These entertaining playoffs have been noted for the presence that the New York Knicks have maintained over the sport's biggest stage.
This goes well beyond the attention their ongoing coaching search has commanded during the ongoing NBA Finals, which currently sits at a 2-2 tie in one of the most entertaining series we've had in years. The Knicks themselves inched close to the final matchup in making it all the way to the Eastern Conference Finals, and plenty of familiar faces have similarly clawed deep into the postseason.
Julius Randle made the All-Star team three times during his stint in New York while Isaiah Hartenstein elevated into a fan-favorite role player, and they both quickly found favorable destinations in their first seasons since leaving the Knicks with the Western Conference Finalist Minnesota Timberwolves and the Finals-contending Oklahoma City Thunder, respectively.
But arguably no recent Knicks alumnus has made the Knicks look worse than Obi Toppin, who's spent the last two months helping the Indiana Pacers beat every opponent they've seen as a pivotal role player.
He and his team sit two wins away from one of the most improbable championship wins in league history, and he's been there every step of the way as an athletic play-finisher who succeeds in Indiana's high-octane system.
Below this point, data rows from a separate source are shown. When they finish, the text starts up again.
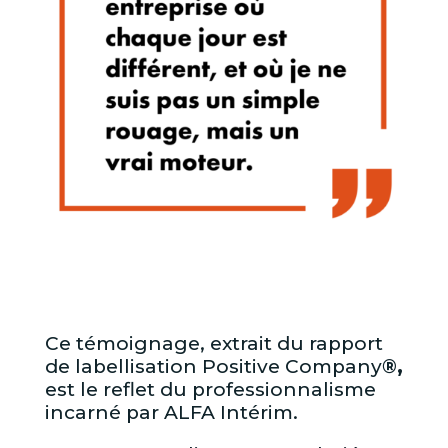
Ce témoignage, extrait du rapport
de labellisation Positive Company
®,
est le reflet du professionnalisme
incarné par ALFA Intérim.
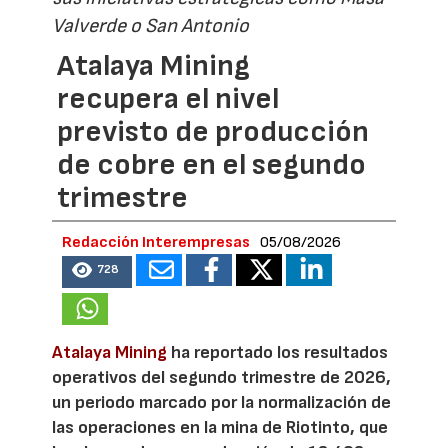
Valverde o San Antonio
Atalaya Mining
recupera el nivel
previsto de producción
de cobre en el segundo
trimestre
Redacción Interempresas
05/08/2026
728
Atalaya Mining
ha reportado los resultados
operativos del segundo trimestre de 2026,
un periodo marcado por la normalización de
las operaciones en la mina de Riotinto, que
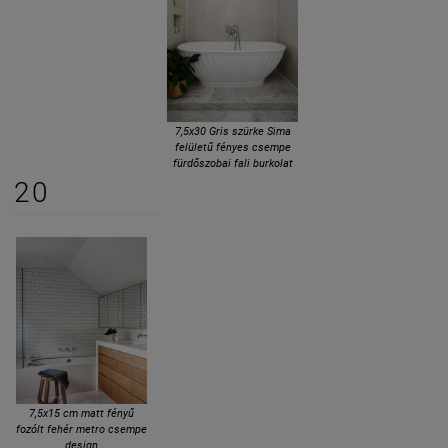
7,5x30 Gris szürke Sima
felületű fényes csempe
fürdőszobai fali burkolat
20
7,5x15 cm matt fényű
fozólt fehér metro csempe
design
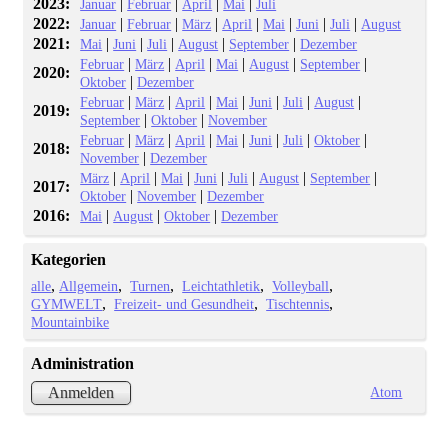
2023:
|
|
|
|
Januar
Februar
April
Mai
Juli
2022:
|
|
|
|
|
|
|
Januar
Februar
März
April
Mai
Juni
Juli
August
2021:
|
|
|
|
|
Mai
Juni
Juli
August
September
Dezember
|
|
|
|
|
|
Februar
März
April
Mai
August
September
2020:
|
Oktober
Dezember
|
|
|
|
|
|
|
Februar
März
April
Mai
Juni
Juli
August
2019:
|
|
September
Oktober
November
|
|
|
|
|
|
|
Februar
März
April
Mai
Juni
Juli
Oktober
2018:
|
November
Dezember
|
|
|
|
|
|
|
März
April
Mai
Juni
Juli
August
September
2017:
|
|
Oktober
November
Dezember
2016:
|
|
|
Mai
August
Oktober
Dezember
Kategorien
alle
Allgemein
Turnen
Leichtathletik
Volleyball
GYMWELT
Freizeit- und Gesundheit
Tischtennis
Mountainbike
Administration
Atom
Anmelden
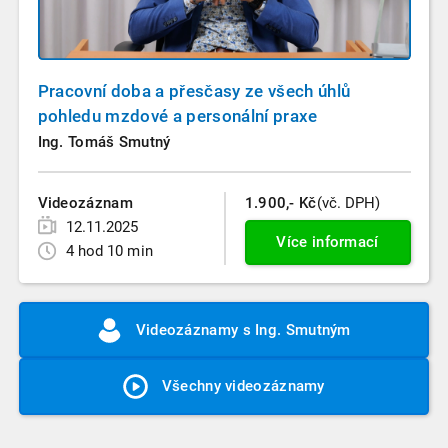
Pracovní doba a přesčasy ze všech úhlů
pohledu mzdové a personální praxe
Ing. Tomáš Smutný
Videozáznam
1.900,- Kč
(vč. DPH)
12.11.2025
Více informací
4 hod 10 min
Videozáznamy s Ing. Smutným
Všechny videozáznamy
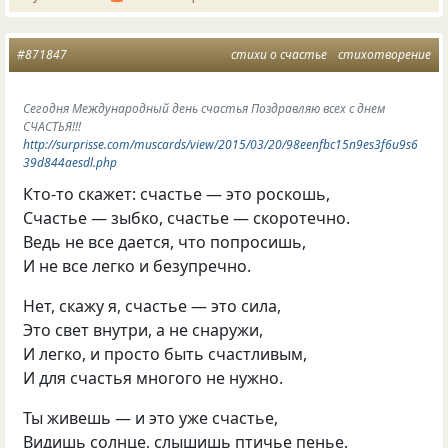
#871847
стихи о счастье
стихотворение
Сегодня Международный день счастья Поздравляю всех с днем
СЧАСТЬЯ!!!
http://surprisse.com/muscards/view/2015/03/20/98eenfbc15n9es3f6u9s6
39d844aesdl.php
Кто-то скажет: счастье — это роскошь,
Счастье — зыбко, счастье — скоротечно.
Ведь не все дается, что попросишь,
И не все легко и безупречно.
Нет, скажу я, счастье — это сила,
Это свет внутри, а не снаружи,
И легко, и просто быть счастливым,
И для счастья многого не нужно.
Ты живешь — и это уже счастье,
Видишь солнце, слышишь птичье пенье.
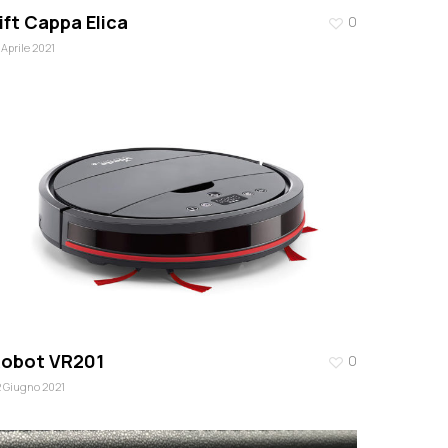
ift Cappa Elica
0
 Aprile 2021
obot VR201
0
 Giugno 2021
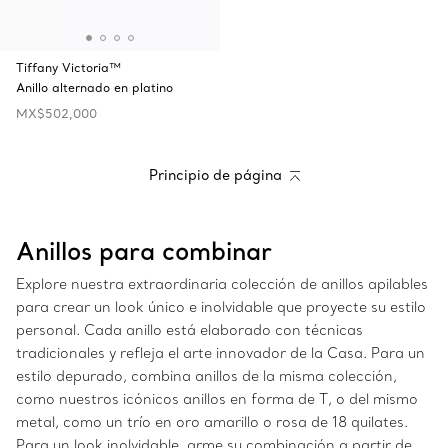
Tiffany Victoria™
Anillo alternado en platino
MX$502,000
Principio de página
Anillos para combinar
Explore nuestra extraordinaria colección de anillos apilables
para crear un look único e inolvidable que proyecte su estilo
personal. Cada anillo está elaborado con técnicas
tradicionales y refleja el arte innovador de la Casa. Para un
estilo depurado, combina anillos de la misma colección,
como nuestros icónicos anillos en forma de T, o del mismo
metal, como un trío en oro amarillo o rosa de 18 quilates.
Para un look inolvidable, arme su combinación a partir de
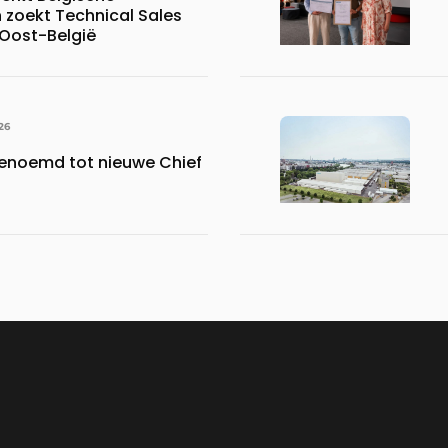
 zoekt Technical Sales
 Oost-België
26
benoemd tot nieuwe Chief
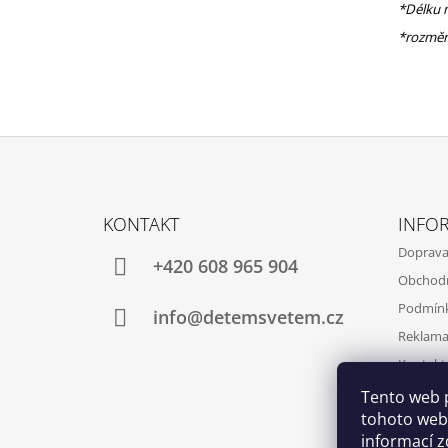
*Délku 
*rozměr
Z
Á
KONTAKT
INFO
P
Doprav
A
+420 608 965 904
Obchod
T
Podmínk
Í
info@detemsvetem.cz
Reklama
Kontakt
Tento web 
tohoto webu
informací
z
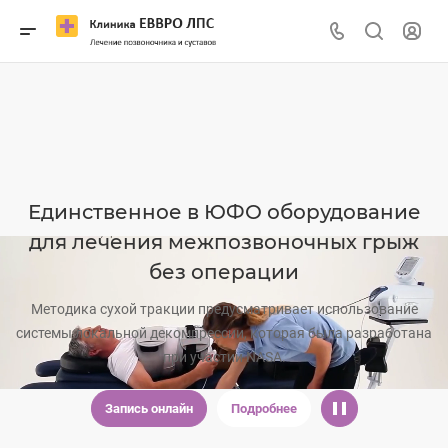
Единственное в ЮФО оборудование
для лечения межпозвоночных грыж
без операции
Методика сухой тракции предусматривает использование
системы локальной декомпрессии, которая была разработана
при участии NASA.
Запись онлайн
Подробнее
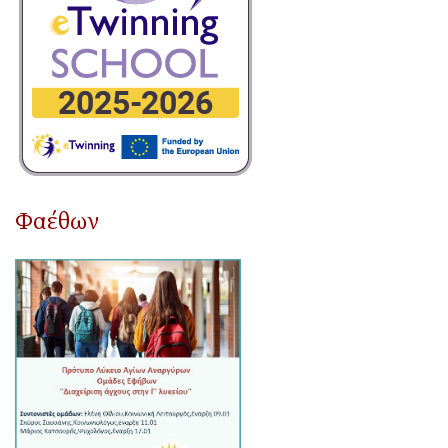
Φαέθων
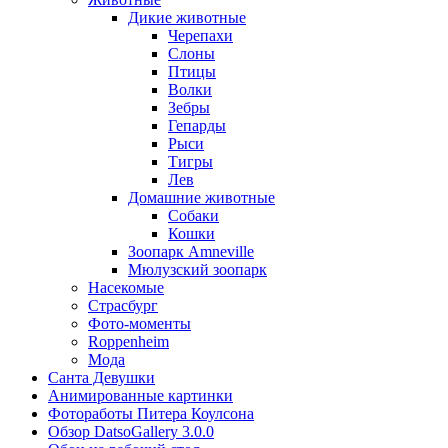
Дикие животные
Черепахи
Слоны
Птицы
Волки
Зебры
Гепарды
Рыси
Тигры
Лев
Домашние животные
Собаки
Кошки
Зоопарк Amneville
Мюлузский зоопарк
Насекомые
Страсбург
Фото-моменты
Roppenheim
Мода
Санта Девушки
Aнимированные картинки
Фотоработы Питера Коулсона
Обзор DatsoGallery 3.0.0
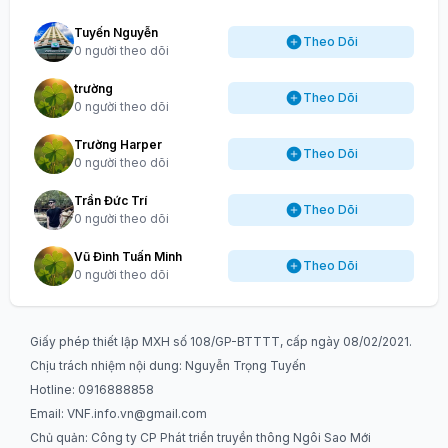
Tuyến Nguyễn
Theo Dõi
0 người theo dõi
trường
Theo Dõi
0 người theo dõi
Trường Harper
Theo Dõi
0 người theo dõi
Trần Đức Trí
Theo Dõi
0 người theo dõi
Vũ Đình Tuấn Minh
Theo Dõi
0 người theo dõi
Giấy phép thiết lập MXH số 108/GP-BTTTT, cấp ngày 08/02/2021.
Chịu trách nhiệm nội dung: Nguyễn Trọng Tuyến
Hotline: 0916888858
Email:
VNF.info.vn@gmail.com
Chủ quản: Công ty CP Phát triển truyền thông Ngôi Sao Mới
He hits big 3-pointers, dunks to capitalize on big runs and refuses to shrink in the clutch, where the Pacers seem to end up in every game they play.
OH MY GOODNESS OBI TOPPIN
— NBA (@NBA) June 12, 2025
FLIES IN FOR THE PUTBACK SLAM TO PUT THE PACERS UP 7!!!!
Get to ABC for the finish of Game 3! pic.twitter.com/eaz79UmJ2X
No one who's just now turning into the NBA would guess that the same guy who's averaging over 11 points on 49% from the field and 38% from behind the arc was just given away to the Pacers for free just two years ago, when he was dumped in exchange for two distant second-round picks. Despite his special athleticism, he never seemed to fit in as a corner sitter in Tom Thibodeau's system.
Toppin's since gotten more than the last laugh, having faced his former team in two straight postseasons since getting traded and winning both matchups, while the Knicks now find themselves embroiled in a messy quest to find a replacement for the recently-fired Thibodeau.
The New Yorker may not have been the most effective use of the No. 8 pick in the 2020 Draft, but he's clearly worth more than the Knicks valued him at.